---------- Record excerpts ----------

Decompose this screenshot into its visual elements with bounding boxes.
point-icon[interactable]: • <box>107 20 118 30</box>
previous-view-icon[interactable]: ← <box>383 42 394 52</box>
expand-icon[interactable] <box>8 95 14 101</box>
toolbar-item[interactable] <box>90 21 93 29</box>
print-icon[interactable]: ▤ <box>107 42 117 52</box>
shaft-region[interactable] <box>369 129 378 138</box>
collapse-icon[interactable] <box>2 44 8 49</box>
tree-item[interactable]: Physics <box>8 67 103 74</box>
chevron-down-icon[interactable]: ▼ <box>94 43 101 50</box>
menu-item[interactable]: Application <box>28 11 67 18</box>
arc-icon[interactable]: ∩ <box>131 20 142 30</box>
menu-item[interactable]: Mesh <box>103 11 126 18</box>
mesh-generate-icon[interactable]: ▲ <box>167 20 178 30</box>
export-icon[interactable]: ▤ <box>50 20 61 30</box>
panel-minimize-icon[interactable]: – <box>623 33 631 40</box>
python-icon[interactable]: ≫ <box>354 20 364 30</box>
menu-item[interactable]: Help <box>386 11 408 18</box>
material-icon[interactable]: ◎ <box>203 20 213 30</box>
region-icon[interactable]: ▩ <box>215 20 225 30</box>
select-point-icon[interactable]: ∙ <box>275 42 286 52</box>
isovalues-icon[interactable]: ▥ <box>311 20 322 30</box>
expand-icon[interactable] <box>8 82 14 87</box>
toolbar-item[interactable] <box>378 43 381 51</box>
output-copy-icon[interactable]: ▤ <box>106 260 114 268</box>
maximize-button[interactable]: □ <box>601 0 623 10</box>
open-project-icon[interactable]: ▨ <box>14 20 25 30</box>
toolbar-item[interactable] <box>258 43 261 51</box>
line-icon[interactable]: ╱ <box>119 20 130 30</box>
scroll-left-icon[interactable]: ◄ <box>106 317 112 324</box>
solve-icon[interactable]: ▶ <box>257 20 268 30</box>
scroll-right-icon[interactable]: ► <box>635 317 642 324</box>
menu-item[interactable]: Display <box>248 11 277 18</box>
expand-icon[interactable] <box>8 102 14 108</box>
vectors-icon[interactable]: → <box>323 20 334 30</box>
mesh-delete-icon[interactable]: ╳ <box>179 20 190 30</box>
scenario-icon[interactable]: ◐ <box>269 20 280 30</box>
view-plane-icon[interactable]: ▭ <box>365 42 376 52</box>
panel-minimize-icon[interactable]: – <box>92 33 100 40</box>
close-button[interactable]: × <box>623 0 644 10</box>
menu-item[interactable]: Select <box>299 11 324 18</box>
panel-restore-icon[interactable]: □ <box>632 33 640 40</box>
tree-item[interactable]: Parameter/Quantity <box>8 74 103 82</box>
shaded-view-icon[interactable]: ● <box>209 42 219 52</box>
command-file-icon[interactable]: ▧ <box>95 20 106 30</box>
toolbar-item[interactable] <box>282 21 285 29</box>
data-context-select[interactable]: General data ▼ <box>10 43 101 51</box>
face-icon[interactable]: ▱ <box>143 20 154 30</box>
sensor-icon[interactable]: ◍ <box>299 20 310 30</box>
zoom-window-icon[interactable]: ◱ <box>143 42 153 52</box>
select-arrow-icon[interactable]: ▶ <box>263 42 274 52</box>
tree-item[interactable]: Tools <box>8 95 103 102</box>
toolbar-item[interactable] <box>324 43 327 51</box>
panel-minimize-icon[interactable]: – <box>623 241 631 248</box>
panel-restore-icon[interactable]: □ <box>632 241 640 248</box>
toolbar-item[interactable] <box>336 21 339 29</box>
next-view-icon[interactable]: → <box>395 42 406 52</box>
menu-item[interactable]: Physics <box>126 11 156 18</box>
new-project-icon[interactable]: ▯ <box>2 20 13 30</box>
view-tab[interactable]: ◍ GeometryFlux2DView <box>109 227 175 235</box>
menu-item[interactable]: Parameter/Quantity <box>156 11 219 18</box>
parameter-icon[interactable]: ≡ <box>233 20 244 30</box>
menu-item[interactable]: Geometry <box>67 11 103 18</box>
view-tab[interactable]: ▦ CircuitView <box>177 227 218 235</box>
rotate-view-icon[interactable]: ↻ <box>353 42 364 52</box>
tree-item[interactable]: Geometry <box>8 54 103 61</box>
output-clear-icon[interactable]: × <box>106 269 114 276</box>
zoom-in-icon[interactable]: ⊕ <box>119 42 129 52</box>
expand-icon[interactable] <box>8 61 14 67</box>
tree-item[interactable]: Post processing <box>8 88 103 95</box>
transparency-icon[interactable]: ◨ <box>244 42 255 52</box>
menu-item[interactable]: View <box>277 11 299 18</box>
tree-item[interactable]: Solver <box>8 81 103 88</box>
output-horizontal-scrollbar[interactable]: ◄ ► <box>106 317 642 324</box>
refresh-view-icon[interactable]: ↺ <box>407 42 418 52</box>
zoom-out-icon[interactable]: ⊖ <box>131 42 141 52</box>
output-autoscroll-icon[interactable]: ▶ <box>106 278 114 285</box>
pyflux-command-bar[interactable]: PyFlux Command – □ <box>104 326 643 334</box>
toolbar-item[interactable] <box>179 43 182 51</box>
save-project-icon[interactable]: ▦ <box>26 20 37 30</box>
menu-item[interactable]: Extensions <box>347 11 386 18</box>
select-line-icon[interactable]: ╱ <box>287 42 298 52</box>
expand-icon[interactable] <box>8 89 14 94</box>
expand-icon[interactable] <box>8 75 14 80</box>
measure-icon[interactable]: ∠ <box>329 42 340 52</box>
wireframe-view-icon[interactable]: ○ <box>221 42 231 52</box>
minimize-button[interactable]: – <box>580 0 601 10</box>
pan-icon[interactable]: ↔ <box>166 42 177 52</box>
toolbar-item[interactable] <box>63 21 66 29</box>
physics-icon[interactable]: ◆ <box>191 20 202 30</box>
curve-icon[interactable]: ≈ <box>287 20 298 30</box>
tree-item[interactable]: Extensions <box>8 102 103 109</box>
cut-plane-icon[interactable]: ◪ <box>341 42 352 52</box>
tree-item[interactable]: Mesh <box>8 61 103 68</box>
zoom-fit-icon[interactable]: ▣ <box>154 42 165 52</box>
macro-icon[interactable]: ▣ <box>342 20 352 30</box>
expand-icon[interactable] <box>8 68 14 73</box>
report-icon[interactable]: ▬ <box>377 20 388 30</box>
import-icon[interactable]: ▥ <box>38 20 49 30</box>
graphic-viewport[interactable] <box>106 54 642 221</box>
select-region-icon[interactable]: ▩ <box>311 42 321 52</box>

----------

Across the material above, count each line with the string "tree" and state the number alone.

8